Thursday, November 15, 2012

Another one bites the dust

If you are on facebook, you know how things show up on your wall.  Most of the time they aren't very interesting or funny, but occasionally they grab you - probably more often than I would like to admit.  I have plenty of "friends", because of all sorts of diverse interests, and I disagree with many of them about most things.  But it is from some of the ones I disagree with that the most interesting stuff comes from.

Anyway, this morning, a link was posted to a talk by Teresa MacBain on her transition from minister to atheist.  It is a very sad account of how she gradually became an atheist, after having been raised in the legalistic home of a fundamental Baptist pastor, becoming a Methodist pastrix, and eventually coming to reject the very idea of the existence of God.


If you are one of those people that tell yourself, or those who look up to you that the way to keep your faith when you have questions is to just work harder and throw yourself even more into religious activity, you really need to listen to this.  I hope it will help you to think again.

At around the 13:00 mark she begins to explain how she became confused trying to reconcile a very strong sense of "God's calling" to be a minister, despite the fact that she was a female, and the verses that taught clearly otherwise.  She even admits digging out any verses that might support women speaking in Church, and deliberately ignoring the ones that said otherwise.  But this produced doubt.  And since doubt is sin, she had been trained that the way to deal with sin was to throw yourself more into Christian service.

She immersed herself in Wesley for awhile, so she was influenced by his perfectionism, which was probably the last thing she needed to hear about that time.  Eventually she reaches the end of herself and discovers Bart Ehrman, who has nothing new to say - and all of what he does say was answered more than a century ago, and is being capably shot down today.  From there, the influences get progressively worse until she finally succumbed to unbelief.
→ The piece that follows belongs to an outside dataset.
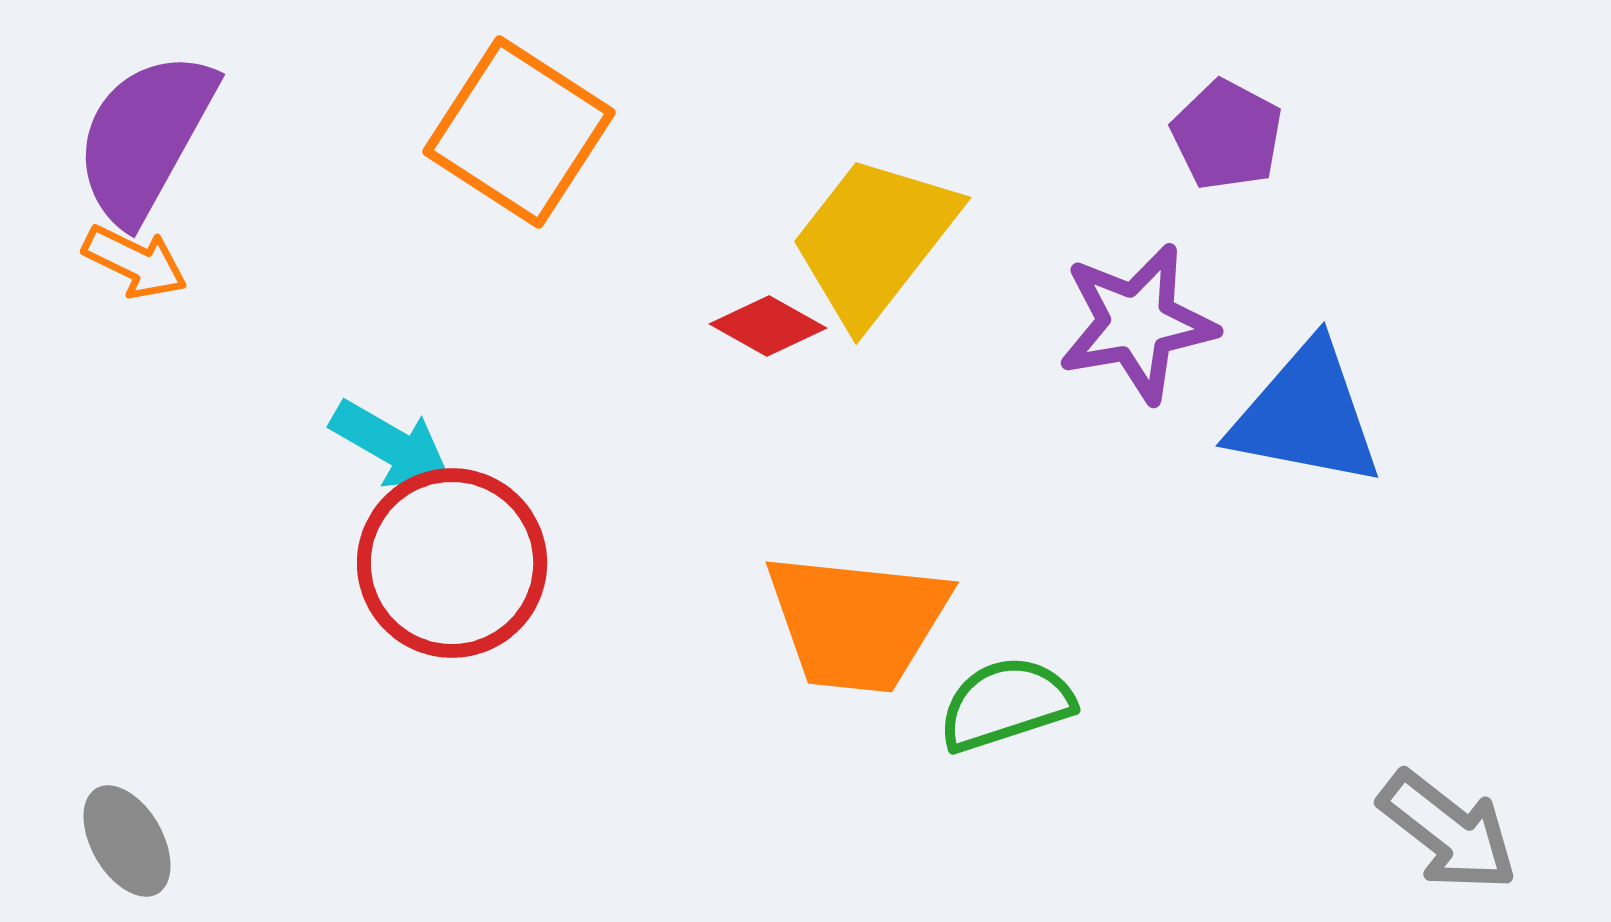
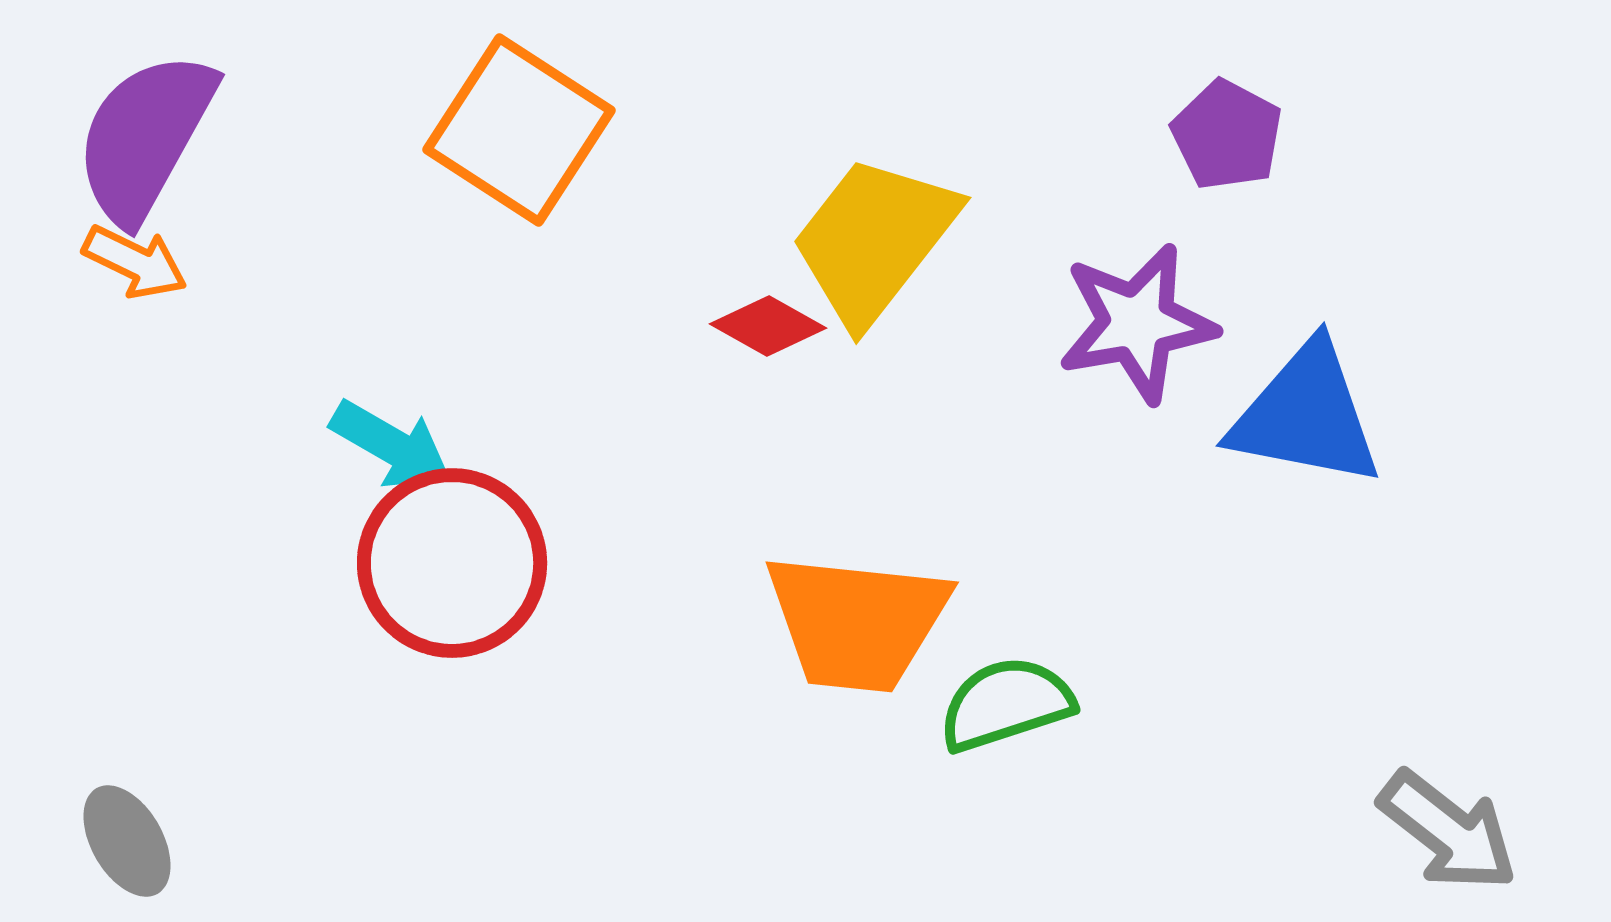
orange square: moved 2 px up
There's more to the story, and you should hear it for yourself.  But she clearly never really got the gospel.  She never learned how to distinguish law and gospel, or how to read and interpret the Bible with a Christocentric Redemptive/Historical hermeneutic.  All she knew to do with it was what both liberals and fundygelicals all do alike - moralize and try drum up enthusiasm for more works righteousness.

Now she's an outspoken opponent of Christianity. Obviously, I don't endorse her position, but her story should be a lesson well taken by those who think that a repressive legalistic approach is the way to go.  The poor woman was so exhausted by the demands her religion she had imposed on her, so desperate to get off the treadmill, so tired of only getting "If you were right with God you wouldn't have those questions" as an excuse for an answer, she embraced becoming an atheist as her exit.  If she could only have a good reason to stop believing, she could stop working and being torn apart by her works-righteousness religion. 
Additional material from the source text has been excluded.